══ Data provided ══
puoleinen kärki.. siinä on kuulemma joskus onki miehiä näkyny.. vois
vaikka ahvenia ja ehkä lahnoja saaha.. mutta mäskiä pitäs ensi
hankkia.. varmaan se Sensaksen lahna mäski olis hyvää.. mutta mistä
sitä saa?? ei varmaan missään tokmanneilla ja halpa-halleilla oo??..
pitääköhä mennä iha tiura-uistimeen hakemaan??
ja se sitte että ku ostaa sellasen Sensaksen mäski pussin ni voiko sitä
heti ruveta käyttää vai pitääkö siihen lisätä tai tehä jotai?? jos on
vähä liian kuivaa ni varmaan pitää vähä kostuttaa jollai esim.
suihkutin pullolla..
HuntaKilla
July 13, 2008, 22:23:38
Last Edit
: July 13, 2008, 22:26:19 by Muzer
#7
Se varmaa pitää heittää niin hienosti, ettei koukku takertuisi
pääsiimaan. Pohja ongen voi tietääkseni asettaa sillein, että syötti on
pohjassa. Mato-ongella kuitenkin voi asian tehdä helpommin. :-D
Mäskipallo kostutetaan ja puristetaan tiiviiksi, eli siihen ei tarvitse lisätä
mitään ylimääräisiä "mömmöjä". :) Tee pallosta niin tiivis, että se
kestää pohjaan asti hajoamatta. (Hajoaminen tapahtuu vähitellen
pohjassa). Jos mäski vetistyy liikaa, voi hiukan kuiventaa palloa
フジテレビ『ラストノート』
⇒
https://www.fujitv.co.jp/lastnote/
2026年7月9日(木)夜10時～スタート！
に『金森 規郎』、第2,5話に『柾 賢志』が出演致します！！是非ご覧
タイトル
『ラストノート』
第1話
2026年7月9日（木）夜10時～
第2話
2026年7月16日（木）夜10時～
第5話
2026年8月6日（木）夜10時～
═══
══ Data provided ══
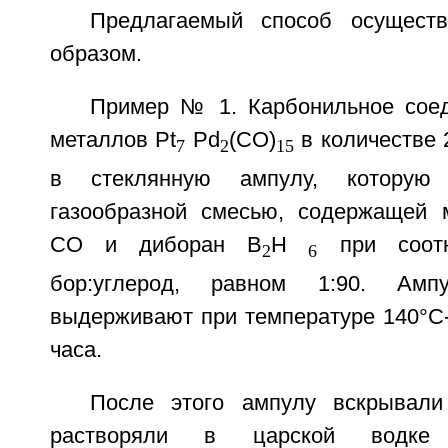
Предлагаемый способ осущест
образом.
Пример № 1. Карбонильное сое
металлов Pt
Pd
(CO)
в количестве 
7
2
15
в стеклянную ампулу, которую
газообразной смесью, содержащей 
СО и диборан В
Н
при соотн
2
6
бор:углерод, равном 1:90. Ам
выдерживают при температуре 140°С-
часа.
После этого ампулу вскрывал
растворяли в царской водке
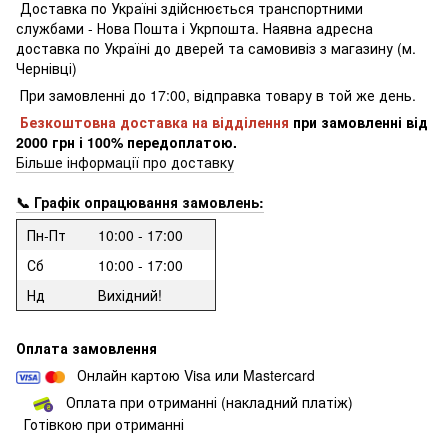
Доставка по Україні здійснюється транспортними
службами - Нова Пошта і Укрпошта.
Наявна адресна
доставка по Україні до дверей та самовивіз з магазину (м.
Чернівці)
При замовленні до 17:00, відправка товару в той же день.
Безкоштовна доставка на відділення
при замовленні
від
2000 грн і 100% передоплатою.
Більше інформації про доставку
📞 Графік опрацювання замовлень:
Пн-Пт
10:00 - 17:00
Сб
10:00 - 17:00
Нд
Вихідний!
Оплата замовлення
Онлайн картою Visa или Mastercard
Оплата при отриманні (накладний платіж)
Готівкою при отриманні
═══
**What you are asked to do:** From the records above, transcribe without alteration every line from the one with "puoleinen kärki.. siinä" to the one with "sitä saa?? ei", inclusive.

**Output of the task:**
puoleinen kärki.. siinä on kuulemma joskus onki miehiä näkyny.. vois
vaikka ahvenia ja ehkä lahnoja saaha.. mutta mäskiä pitäs ensi
hankkia.. varmaan se Sensaksen lahna mäski olis hyvää.. mutta mistä
sitä saa?? ei varmaan missään tokmanneilla ja halpa-halleilla oo??..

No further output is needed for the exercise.